Saved data entries
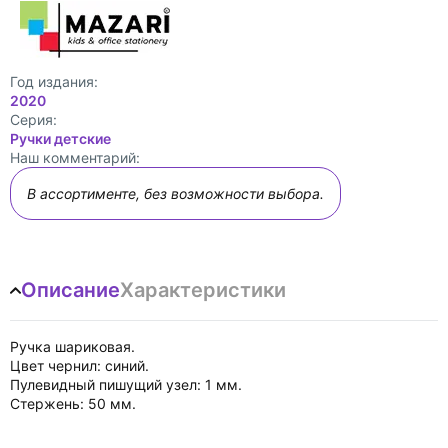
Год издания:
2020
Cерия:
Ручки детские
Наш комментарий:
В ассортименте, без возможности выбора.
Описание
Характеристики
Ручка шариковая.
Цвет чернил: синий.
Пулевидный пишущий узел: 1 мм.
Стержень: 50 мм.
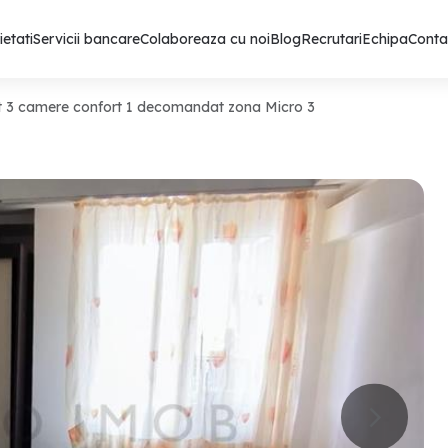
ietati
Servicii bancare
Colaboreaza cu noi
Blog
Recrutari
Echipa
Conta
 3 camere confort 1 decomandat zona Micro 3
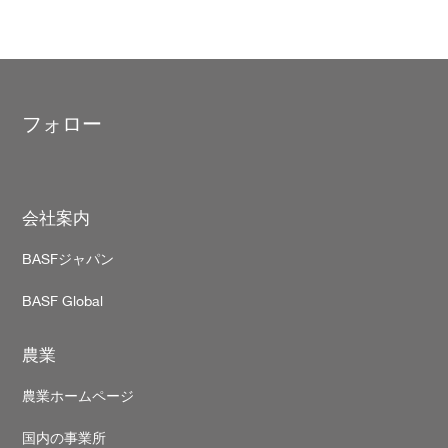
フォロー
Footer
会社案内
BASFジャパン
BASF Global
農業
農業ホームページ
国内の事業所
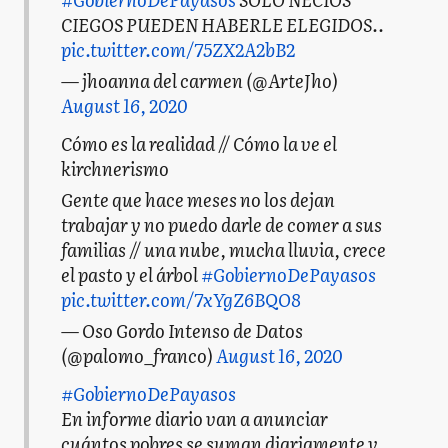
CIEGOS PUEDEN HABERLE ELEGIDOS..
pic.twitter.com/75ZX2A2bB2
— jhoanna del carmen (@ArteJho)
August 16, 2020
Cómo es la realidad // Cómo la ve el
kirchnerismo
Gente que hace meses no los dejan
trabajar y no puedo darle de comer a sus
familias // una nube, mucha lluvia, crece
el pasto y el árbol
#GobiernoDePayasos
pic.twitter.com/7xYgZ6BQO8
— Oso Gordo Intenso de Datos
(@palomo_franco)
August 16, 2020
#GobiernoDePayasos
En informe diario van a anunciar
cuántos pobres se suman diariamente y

...

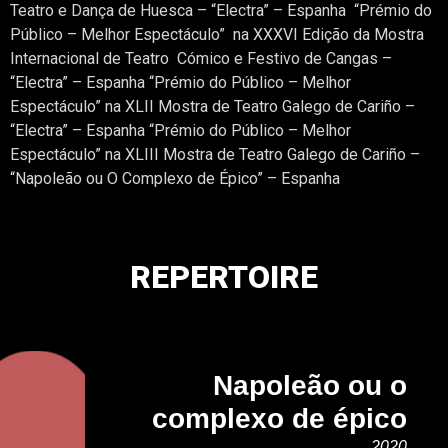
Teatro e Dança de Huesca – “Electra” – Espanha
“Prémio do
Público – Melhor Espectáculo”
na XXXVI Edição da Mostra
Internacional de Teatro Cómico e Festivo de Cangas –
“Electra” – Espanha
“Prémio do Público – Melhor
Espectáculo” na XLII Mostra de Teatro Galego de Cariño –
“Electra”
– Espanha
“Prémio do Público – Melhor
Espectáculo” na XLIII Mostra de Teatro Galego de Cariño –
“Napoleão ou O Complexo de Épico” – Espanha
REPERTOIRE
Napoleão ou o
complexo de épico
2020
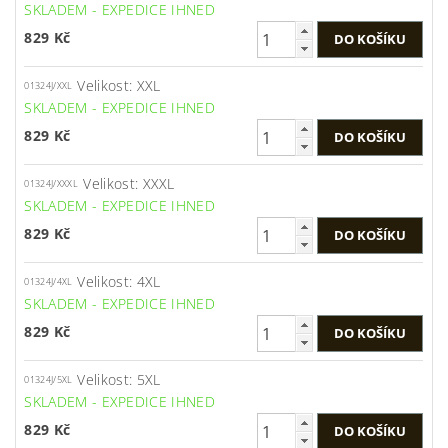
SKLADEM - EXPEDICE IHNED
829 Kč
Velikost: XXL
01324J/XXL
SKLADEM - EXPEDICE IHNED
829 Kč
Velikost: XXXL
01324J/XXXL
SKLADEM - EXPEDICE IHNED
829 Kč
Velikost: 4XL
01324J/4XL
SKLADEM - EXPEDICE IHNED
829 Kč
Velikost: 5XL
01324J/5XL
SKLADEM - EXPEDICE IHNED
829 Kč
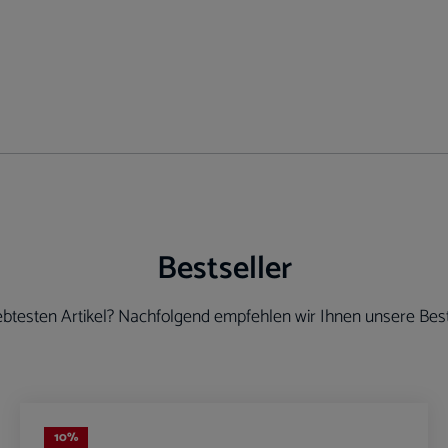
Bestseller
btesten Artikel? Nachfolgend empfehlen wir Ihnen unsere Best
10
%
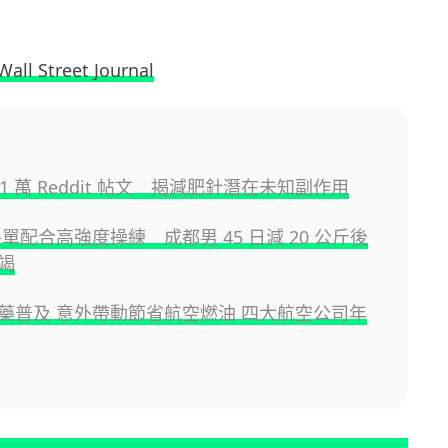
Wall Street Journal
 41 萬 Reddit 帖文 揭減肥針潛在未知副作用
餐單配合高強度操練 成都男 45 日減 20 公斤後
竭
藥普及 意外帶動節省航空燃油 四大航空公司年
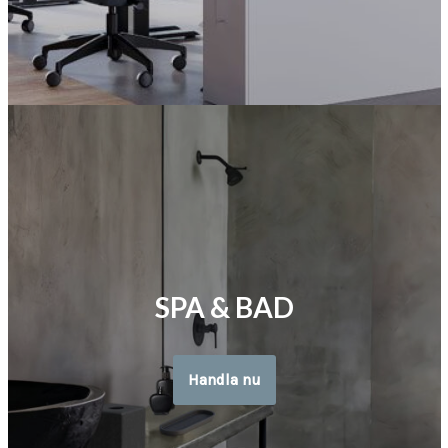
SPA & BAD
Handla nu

---

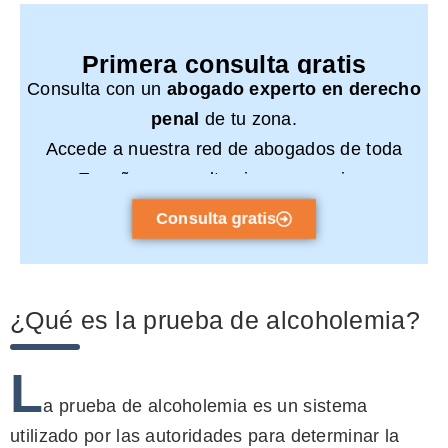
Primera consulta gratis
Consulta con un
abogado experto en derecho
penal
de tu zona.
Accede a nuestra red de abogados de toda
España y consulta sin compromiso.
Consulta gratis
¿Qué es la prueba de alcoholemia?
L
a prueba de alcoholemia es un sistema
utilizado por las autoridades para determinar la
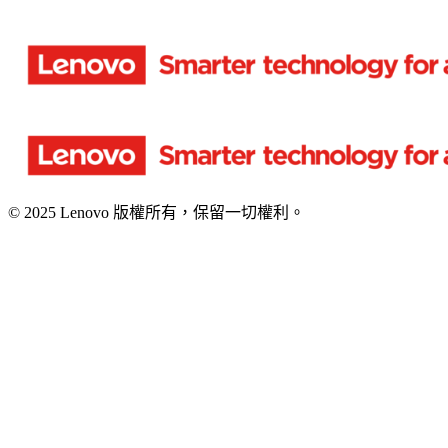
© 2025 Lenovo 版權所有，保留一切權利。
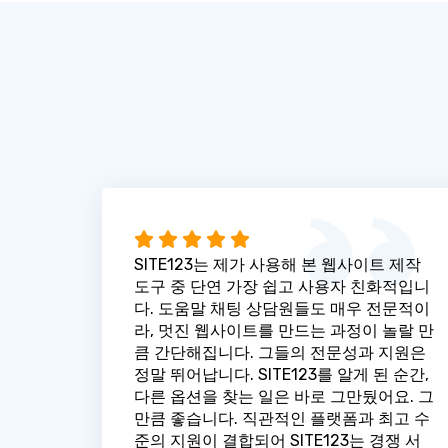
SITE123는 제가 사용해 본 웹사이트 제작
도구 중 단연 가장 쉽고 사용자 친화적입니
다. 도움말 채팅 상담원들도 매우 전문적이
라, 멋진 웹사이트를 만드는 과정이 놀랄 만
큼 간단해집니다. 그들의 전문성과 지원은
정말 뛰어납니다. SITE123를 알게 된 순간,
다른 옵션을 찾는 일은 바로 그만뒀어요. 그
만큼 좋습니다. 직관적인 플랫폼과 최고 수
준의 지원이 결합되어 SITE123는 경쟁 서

Problem details: Read through the entries, then copy every line where the string "Napoleão" is found.

Expected answer:
“Napoleão ou O Complexo de Épico” – Espanha
Napoleão ou o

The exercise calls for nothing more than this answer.